Trying to compare this process to image data as picked up by a camera and stored in a computer is meaningless. It's like comparing a cow's ability of flying an airplane compared to a scissor's ability to produce eggs.
No, I probably can't remember 4,000 events either, though maybe I could, who knows. My memories are not stored in an array, and I am not counting them, so it is hard to tell how many they are. However, it is also meaningless to try to find out. The human memory, in the same way as perception is highly selective in what is stored (at least on "properly working" humans, there exist a few individuals where this isn't the case, they are seriously troubled every moment of their everyday life). This is a property that is essential for survival. The brain is supposed not to store all information, this is by design.

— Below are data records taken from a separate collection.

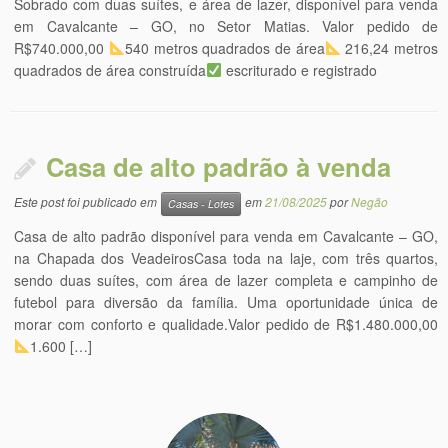
Sobrado com duas suítes, e área de lazer, disponível para venda
em Cavalcante – GO, no Setor Matias. Valor pedido de
R$740.000,00
540 metros quadrados de área
216,24 metros
quadrados de área construída
escriturado e registrado
Casa de alto padrão à venda
Este post foi publicado em
em
21/08/2025
por
Negão
Casas - Lotes
Casa de alto padrão disponível para venda em Cavalcante – GO,
na Chapada dos VeadeirosCasa toda na laje, com três quartos,
sendo duas suítes, com área de lazer completa e campinho de
futebol para diversão da família. Uma oportunidade única de
morar com conforto e qualidade.Valor pedido de R$1.480.000,00
1.600 […]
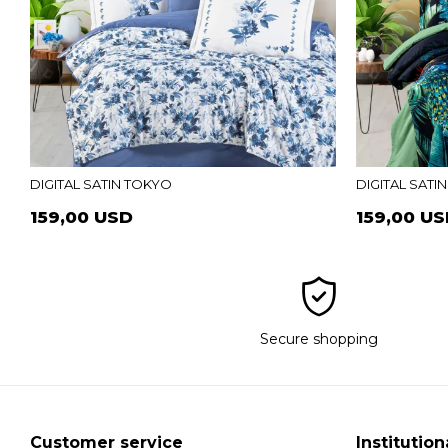
DIGITAL SATIN TOKYO
DIGITAL SATIN
159,00 USD
159,00 U
Secure shopping
Customer service
Institution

On the other hand, it is also highly fault-tolerant. You are still able to properly identify most things almost all the time when you acquire a retina defect later (supposed it's not a 100% defect). Humans are still able to perform this task rather trivially and with a very low error rate having lost one eye completely and having lost upwards of 50% on the remaining eye. Try and make a computer match data with a noise ratio upwards of 75%. Or try Google for "similar images" and see what you get, for that matter.
It is however meaningless how much of my eyesight I could lose, whether or not I can remember 400 or 4,000 or 40,271 events in my life, or whether I can remember some particular shade of some color. A computer is entirely unable to reproduce most of this kind of memory either way, so there is no base for comparison in the first place.
A computer could, however, conceivably reproduce a memory (or a ruleset, or other information) such as "fire is hot", "hot not good for your hands", or "things you drop fall to the ground", or "eggs only have limited support for microwaving", or "you can put a sphere into a circular hole".
These basic rules/patterns/facts are all things which most people learn in childhood. Also, they are things that not only the most advanced human, but even humans which are of quite sub-average intelligence reliably remember to the end of their lives.
Like most children, I had to learn multiplication tables in school. Unluckily, all present time computers have arithmetic hardwired, so it isn't very suitable for a "memory" comparison (but maybe you can still find a functional Z80?), but if that was the case, my grandfather would still win, since there is no 85 year old computer in service (and certainly there are worldwide less than a handful of computers older than 20-25 years in uninterrupted service, without replacing harddisks etc).
Being able to remember a single event/fact/ruleset over 40/80/100 years will show "superiority" to the computer according to the given challenge, since 1 > 0, and so far hardly any computer can remember anything from 40 years ago (if at all) and none can remember anything from 60, 80 or 100 years ago. But even leaving the fact that computers don't yet exist for that long out of consideration, the most advanced computer isn't nearly as capable as a very much sub-average human, and definitively has not been and will not remain functional nearly as long as the average human (not without replacing the "brain" and restoring data from backup anyway, which is cheating).
Edited by samoth, 02 February 2014 - 09:54 AM.